I was a hard core Battlefield 2 player. I never thought a game good be so exciting and immersive. After laying of PC games for 10 years I bought a new computer and jumped into Battlefield 4 only to find that Battlefield 4 SVCKS!

The weapons have been neutered unless you spend another $60 to upgrade the weapons. The maps have been turned into console fishbowls with extreme altitude limits. Played the game for 10 hours and felt completely uninvolved. Battlefield 1 is equally boring. Amazing graphics with realistic weather but the fun is gone.

Wes King says:

Corporate Culture and Title Stealing Ruins Innovation

The “newer” Star Wars Battlefronts games are good examples of how EA will a buy a successful title then release a completely different and often much worse version of the original just to cash in on the popularity of the title. EA is like a giant cyborg owl that snatches up great games and spits out the bones, sometimes accompanied by a little skin.

The new Star Wars Battlefronts is much more like a re-skinned Battlefield franchise than the original Battlefronts.

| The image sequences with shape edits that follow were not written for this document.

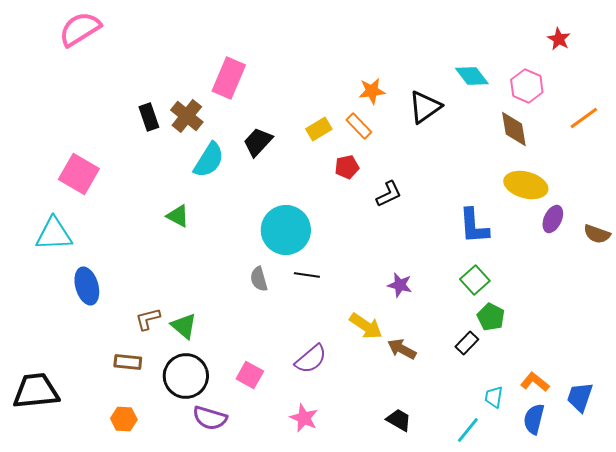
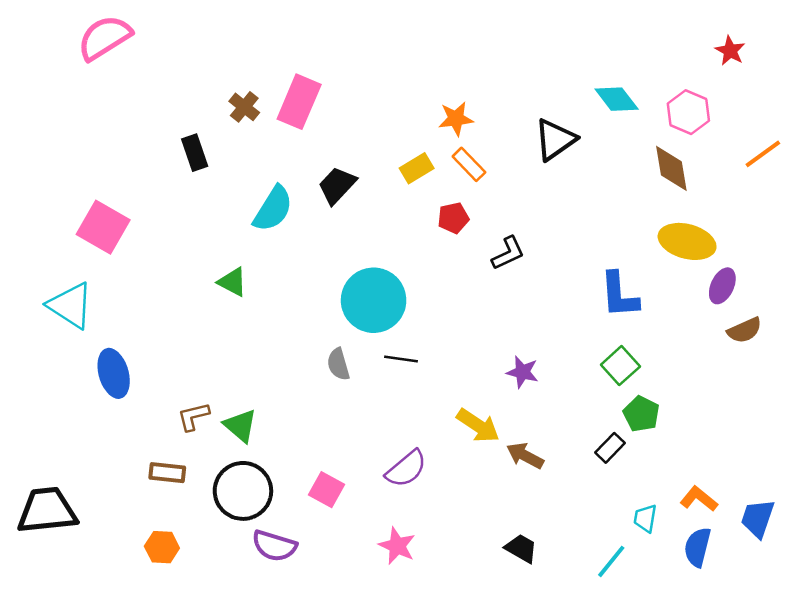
orange star: (372, 91) -> (456, 119), moved
brown cross: (187, 116) -> (244, 107), moved, size x0.7
cyan triangle: (54, 234) -> (71, 305), turned 36
brown semicircle: (597, 234) -> (745, 330), moved, turned -44

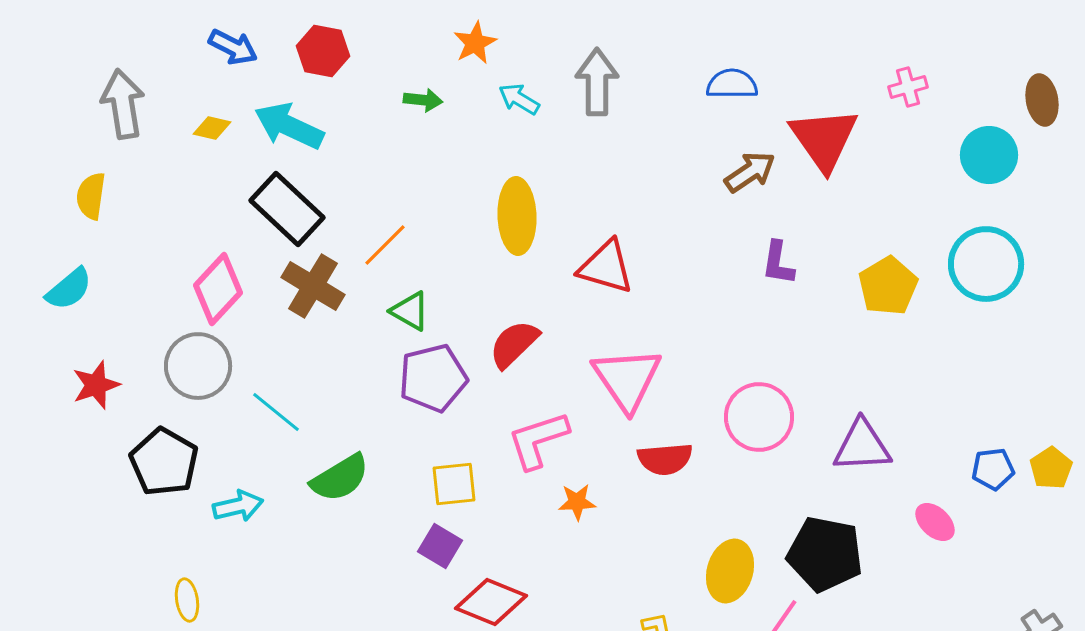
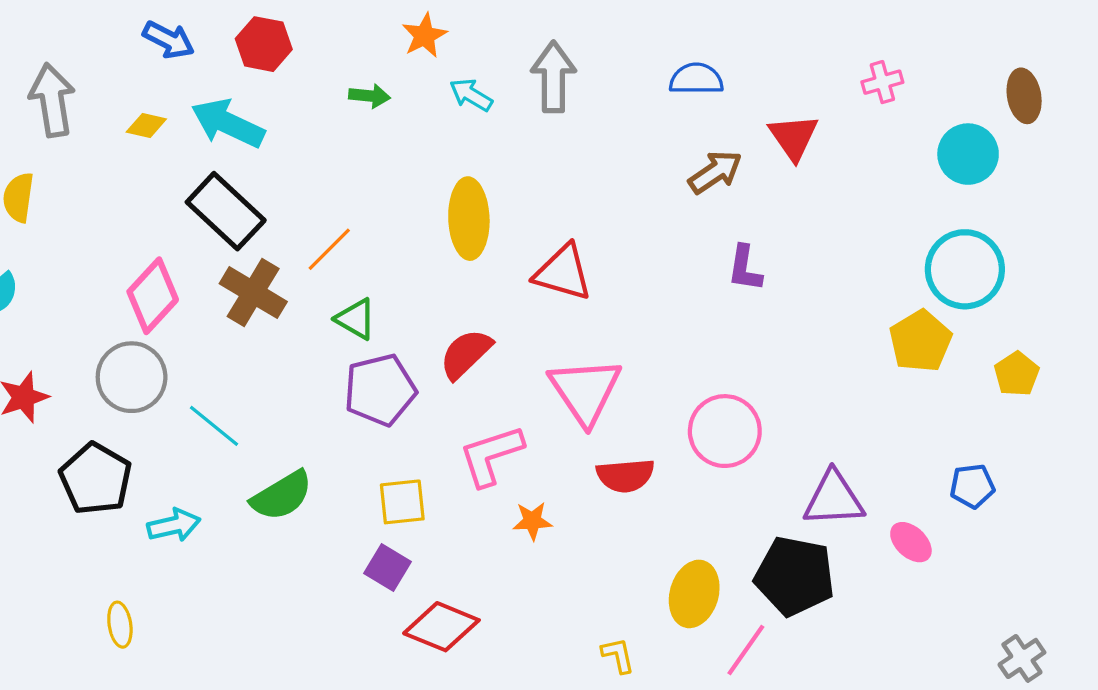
red triangle: (824, 139) -> (794, 137), size x0.7
yellow pentagon: (888, 286) -> (920, 341), moved
purple triangle: (862, 446) -> (834, 499), moved
yellow pentagon: (1051, 468) -> (1017, 374), moved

I miss the basic mechanic of the old game where the player would need to capture “checkpoints”, that would result in a larger amount of AI reinforcements, which would help you beat the other army. It was much less about stroking the ego of a few hyper-gamers that do nothing but play/pay the game to become nearly invincible. In turn, this makes most normal people realize the monotony of being killed by these no-life button mashing sand kickers, over and over and over.

This industry badly needs the innovation of different minded people. New technology should bring new ideas and new genres. The video game industry is beginning to suffer from the same problems the plague the movie industry. Some big company starts pumping out no-risk sequels or make a “new” movie with the exact same formula as the most successful title in the genre. EA would much rather pump out sequels that have prettier graphics but the exact same everything else than take a risk on a new innovative title that has not been a proven success.

They perch on their gnarled branch, their head frantically rotating 360 degrees, searching for the next innovative developer to have more than one successful game of the same title. Once located it’s just a matter of time before the alarm in it’s cyborg corporate brain will go off and the EA owl will devour another developer only to regurgitate some bare bones monstrosity with limply hanging flesh in return for our hard earned money.

Rhett says:

Dumped EA after they ruined Origin systems

EA has ruined so many game companies its not even funny and franchises to boot. And the latest being Bioware, these companies are greedy for the money and dont seem to care about what they do to their fan base when they release garbage. Latest being Mass effect 4…cant stand EA they were a great company then they got greedy. They also destroyed kingdoms of Amalur that company by over marketing and ruining yet another franchise that could of been huge.